Need for heterogeneous ‘real-world’ clinical cohorts

Our technical results of mean DSC of 0.990 and NSD of 0.983 compare favourably against other published 3D and 2D segmentation approaches on non-contrast scans [3, 6, 8, 18, 19]. This result likely can be attributed to the use of a state-of-the-art nnU-Net architecture combined with a heterogeneous ‘real-world’ clinical training cohort with a mix of pathology. Hofmanninger et al [3] showed that the accuracy and reliability of lung segmentation algorithms on difficult cases primarily rely on the strength of the training data, more so than the underlying model architecture. This effect is particularly pronounced on external validation against a variety of test sets, with algorithms trained on more diverse data being more generalisable. Previous studies have been limited by training on relatively homogenous cohorts, which is a by-product of utilising public datasets, which only contain normal scans or variations of a specific disease class [20, 21]. In this study, high technical performance was achieved using a relatively small training cohort size. This was influenced by similar studies in this domain, which have demonstrated excellent performance in organ segmentation tasks across modalities [9, 12, 20, 22]. nU-Net was recently used in lung 1H-MRI to develop a generalisable segmentation model robust to pathology and acquisition protocols and centres, but this utilised 593 scans [22]. Our study reaffirms the importance of heterogenous and well-characterised training data for the clinical translation of segmentation models.

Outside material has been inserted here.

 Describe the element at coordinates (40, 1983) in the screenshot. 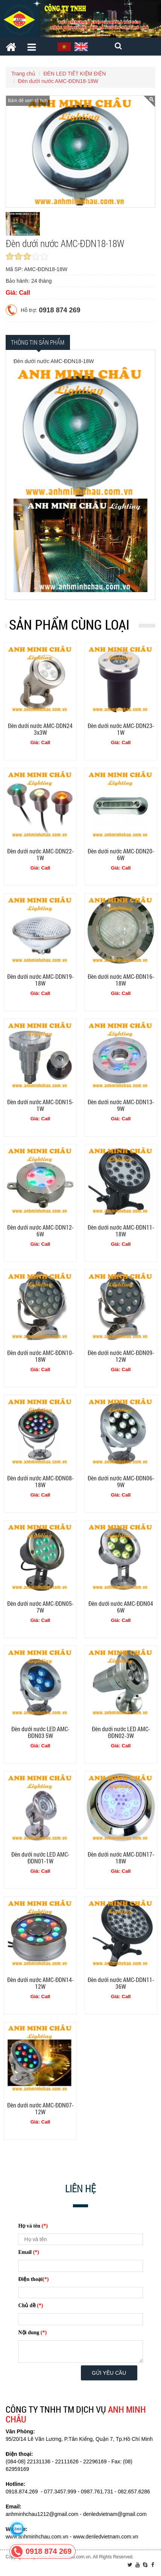 I see `Đèn dưới nước AMC-ĐDN14-12W` at that location.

Implications for practice and intended clinical use

Accurate lung segmentation is a necessity for any quantitative chest CT analysis. We envisage the clinical use of this model as the first preprocessing step in quantitative CT analysis models such as lung parenchymal disease severity quantification in PH. There is a clinical need and great interest in better characterising the severity and extent of lung parenchymal disease in PH [23]. Qualitative routine radiological report descriptions of parenchymal disease have shown to be prognostic biomarkers [24]. A new IPAH phenotype has been identified with distinct radiological and clinical characteristics [25]. These clinical scenarios will benefit greatly from automated end-to-end lung segmentation and parenchymal disease quantification models. The implications of this work also exist beyond PH, given the good performance on the external test cohort. CTPA is one of the most commonly performed investigations, mainly for the acute diagnosis of PE. Automated lung segmentation models can enable further quantitative vessel analysis and clot burden estimation [26, 27]. With appropriate transfer learning to further improve performance, this model may be used as a tool for both contrast and non-contrast imaging.

Limitations

The training set contains only patients with a known diagnosis of pulmonary hypertension, and thin-slice volumetric CTPA protocol scans, from a single tertiary centre with a predominantly white European population. The range of lung disease in this cohort has been previously reported, and whilst this represents a realistic heterogeneous clinical cohort of patients, there is a relative skew and bias to pathological cases due to a lack of truly ‘normal’ scans [24]. A limitation to using real-world clinical data is a lack of ‘rare’ cases in the training data which can limit performance. Future work will seek to address the limitations of this study by developing and testing the DL model in a large cohort of multiethnicity patients. Despite good performance in the heterogeneous external test cohort, the intended clinical use of the developed model at this stage is limited to patients with a suspected diagnosis of PH.

In conclusion, we developed a 3D nnU-Net-based model for lung segmentation in CTPA imaging that is highly accurate, clinically evaluated, and externally tested in well-phenotyped patient cohorts with a spread of lung disease. The model is suited to important clinical scenarios of lung disease quantification in pulmonary hypertension.